The story starts out in a promising vein. Miss Emily Collins is about to return to England after spending fifteen years in India with her aunt and uncle. Aunt Olivia and Uncle Nathan are now dead, and Emily is an heiress. She will take along her devoted companion, the pretty widow Delia Keaton, and they will find a nice property somewhere in England where they can live happily.

As Emily is pondering this delightful prospect, a solicitor arrives with a special request. Since Miss Emily is returning to England anyway, will she kindly chaperone three motherless children to their uncle's home in Bath?
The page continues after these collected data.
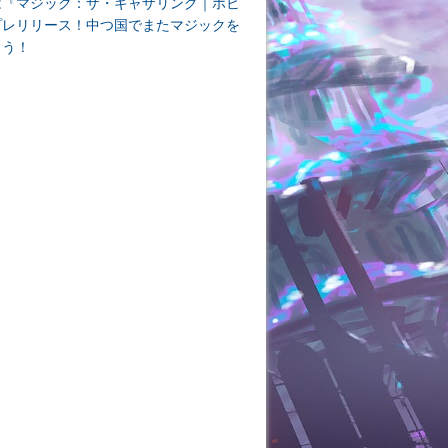
は『マジック：ザ・ギャザリング｜ホビ
プレリリース！中つ国でまたマジックを
よう！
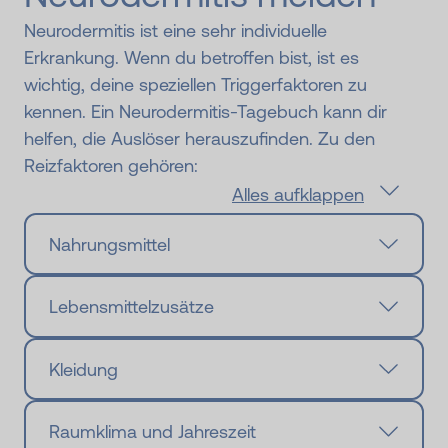
Neurodermitis ist eine sehr individuelle
Erkrankung. Wenn du betroffen bist, ist es
wichtig, deine speziellen Triggerfaktoren zu
kennen. Ein Neurodermitis-Tagebuch kann dir
helfen, die Auslöser herauszufinden. Zu den
Reizfaktoren gehören:
Alles aufklappen
Nahrungsmittel
Lebensmittelzusätze
Kleidung
Raumklima und Jahreszeit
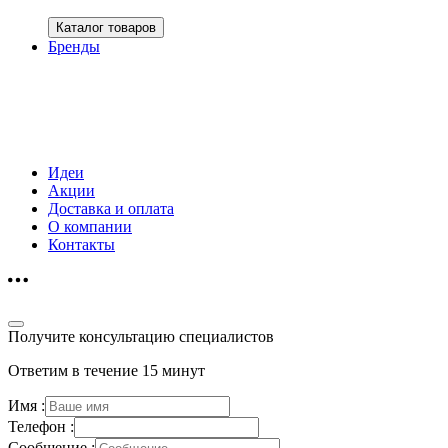
Каталог товаров
Бренды
Идеи
Акции
Доставка и оплата
О компании
Контакты
Получите консультацию специалистов
Ответим в течение 15 минут
Имя :
Телефон :
Сообщение :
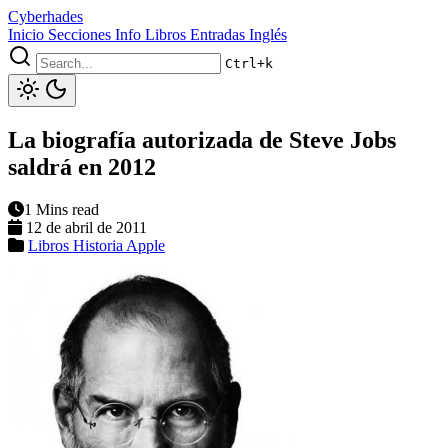
Cyberhades
Inicio
Secciones
Info
Libros
Entradas Inglés
Ctrl+k
La biografía autorizada de Steve Jobs
saldrá en 2012
1 Mins read
12 de abril de 2011
Libros
Historia
Apple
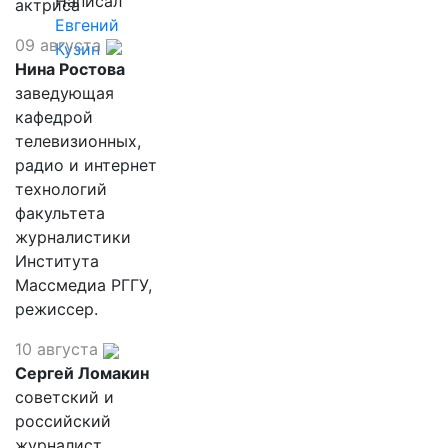
Написал
актриса
Евгений
09 августа
Кузин
Нина Ростова
заведующая
кафедрой
телевизионных,
радио и интернет
технологий
факультета
журналистики
Института
Массмедиа РГГУ,
режиссер.
10 августа
Сергей Ломакин
советский и
российский
журналист,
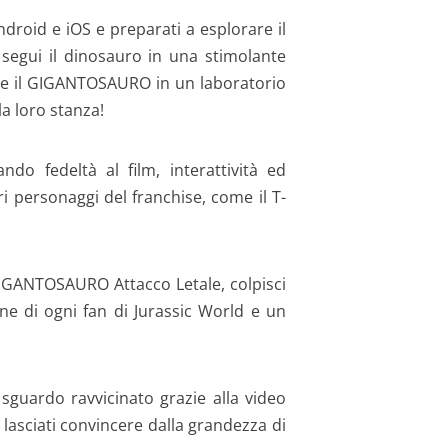
ndroid e iOS e preparati a esplorare il
segui il dinosauro in una stimolante
are il GIGANTOSAURO in un laboratorio
la loro stanza!
do fedeltà al film, interattività ed
i personaggi del franchise, come il T-
 GIGANTOSAURO Attacco Letale, colpisci
ne di ogni fan di Jurassic World e un
guardo ravvicinato grazie alla video
 lasciati convincere dalla grandezza di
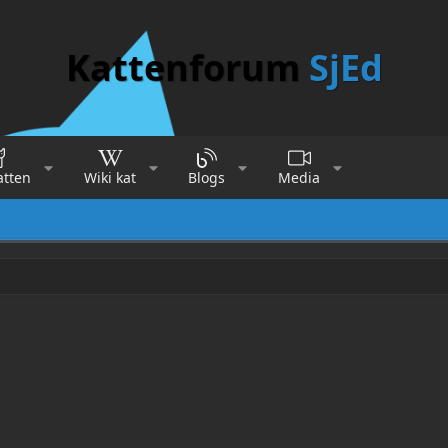
Kattenforum
SjEd
atten
Wiki kat
Blogs
Media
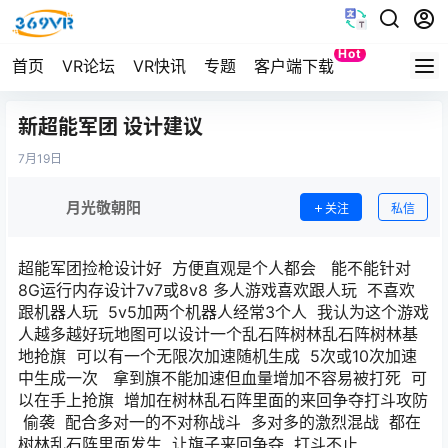
Hot
首页
VR论坛
VR快讯
专题
客户端下载
Quest
新超能军团 设计建议
7月
19日
月光敬朝阳
关注
私信
超能军团捡枪设计好 方便直观是个人都会 能不能针对
8G运行内存设计7v7或8v8 多人游戏喜欢跟人玩 不喜欢
跟机器人玩 5v5加两个机器人经常3个人 我认为这个游戏
人越多越好玩地图可以设计一个乱石阵树林乱石阵树林基
地抢旗 可以有一个无限次加速随机生成 5次或10次加速
中生成一次 拿到旗不能加速但血量增加不容易被打死 可
以在手上抢旗 增加在树林乱石阵里面的来回争夺打斗攻防
偷袭 配合多对一的不对称战斗 多对多的激烈混战 都在
树林乱石阵里面发生 让旗子来回争夺 打斗不止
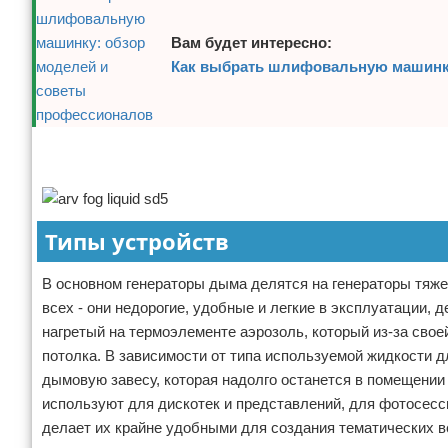
Вам будет интересно:
Как выбрать шлифовальную машинку
Реклама
Реклама
Типы устройств
В основном генераторы дыма делятся на генераторы тяже
всех - они недорогие, удобные и легкие в эксплуатации,
нагретый на термоэлементе аэрозоль, который из-за сво
потолка. В зависимости от типа используемой жидкости 
дымовую завесу, которая надолго останется в помещении
используют для дискотек и представлений, для фотосесси
делает их крайне удобными для создания тематических в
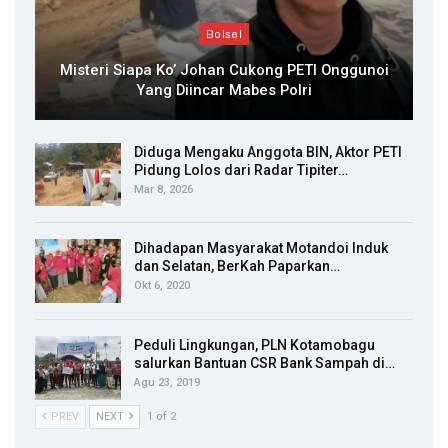
Bolsel
Misteri Siapa Ko’ Johan Cukong PETI Onggunoi
Yang Diincar Mabes Polri
Diduga Mengaku Anggota BIN, Aktor PETI
Pidung Lolos dari Radar Tipiter…
Mar 8, 2026
Dihadapan Masyarakat Motandoi Induk
dan Selatan, BerKah Paparkan…
Okt 6, 2020
Peduli Lingkungan, PLN Kotamobagu
salurkan Bantuan CSR Bank Sampah di…
Agu 23, 2019
PREV
NEXT
1 of 2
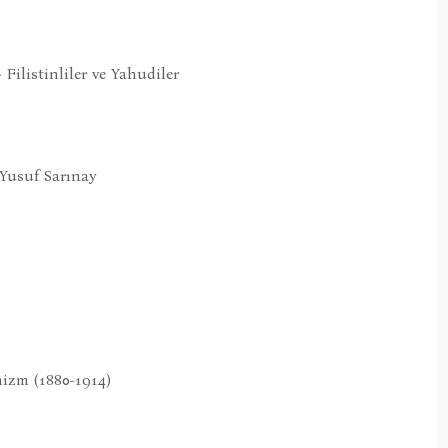
 Filistinliler ve Yahudiler
 Yusuf Sarınay
nizm (1880-1914)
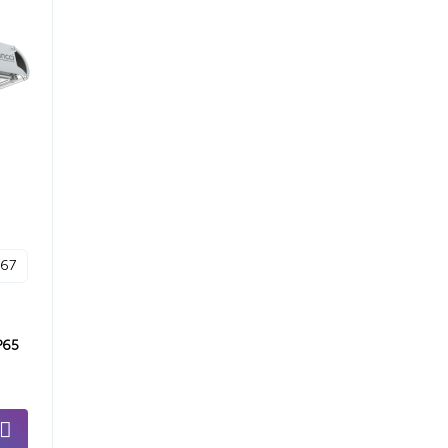
p67
P65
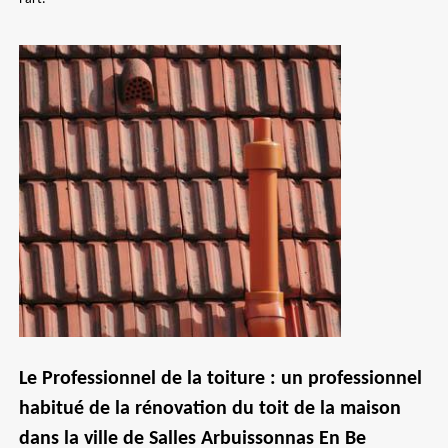
Le Professionnel de la toiture : un professionnel
habitué de la rénovation du toit de la maison
dans la ville de Salles Arbuissonnas En Be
Emily agrees, and with children and pets and turbaned Indian manservant in tow, they all set out for England and the estate of Oliver, Lord Hawksworth.

Oliver is a bit of a dissolute wreck. A pledge made to his dying grandfather some years back -- to wed by his thirty-sixth birthday -- is looming and his dowager grandmother has a lady all picked out. Oliver has retired to his country estate with a few friends, where they await the arrival of a group of actresses for their entertainment. When Emily shows up, children in tow, Oliver at first refuses to believe her story. Emily announces her intention to stay, at least long enough to settle the children into their new home. One of Oliver's guests, Sir Ethan, a quiet Scotsman, takes a shine to Delia. As for Oliver and Emily, they immediately strike sparks.

Emily decides that she won't be dictated to by this overbearing man (never mind that it's his house). Oliver decides that Emily, under her annoying bossiness, is just another silly chit out for an adventure. Their first outside encounter comes when Emily borrows a curricle and pair from the stables against Oliver's orders and takes a tour of the surrounding properties. Oliver, out for a drive himself, spots her team and curricle and

"with a snap of the reins, Hawksworth put his team into a bone-jarring gallop, starting down the hill toward the servant and the waiting carriage. Too concerned about his team, he gave little thought to where Miss Collins was."

Read that again and you'll see just how silly it is. Oliver gallops his own prize team of horses downhill, at a full gallop, something that no driver would do except in dire circumstances (one stumble and you've got two dead horses and a wrecked carriage) because he's worried about the team at the bottom of the hill? Huh? Emily, of course, is full of head-tossing nonsense when Oliver confronts her, no matter that she never asked permission to take the horses. I itched to slap both of them.

There is, of course, the wealthy and beautiful Lady Cora in the wings, scheming to marry Oliver. Emily and Oliver gradually come to realize that they care for one another, but by then I didn't care for either of them. I was much more interested in the romance going on between Sir Ethan and Delia. At least they weren't prone to fits of pique.

Other readers may not find Emily and Oliver nearly as annoying as I did, and if that's the case with you, I sincerely hope you find An Unlikely Father to be a pleasurable read. For this reader, though, the secondary romance was the only thing preventing a one-heart rating.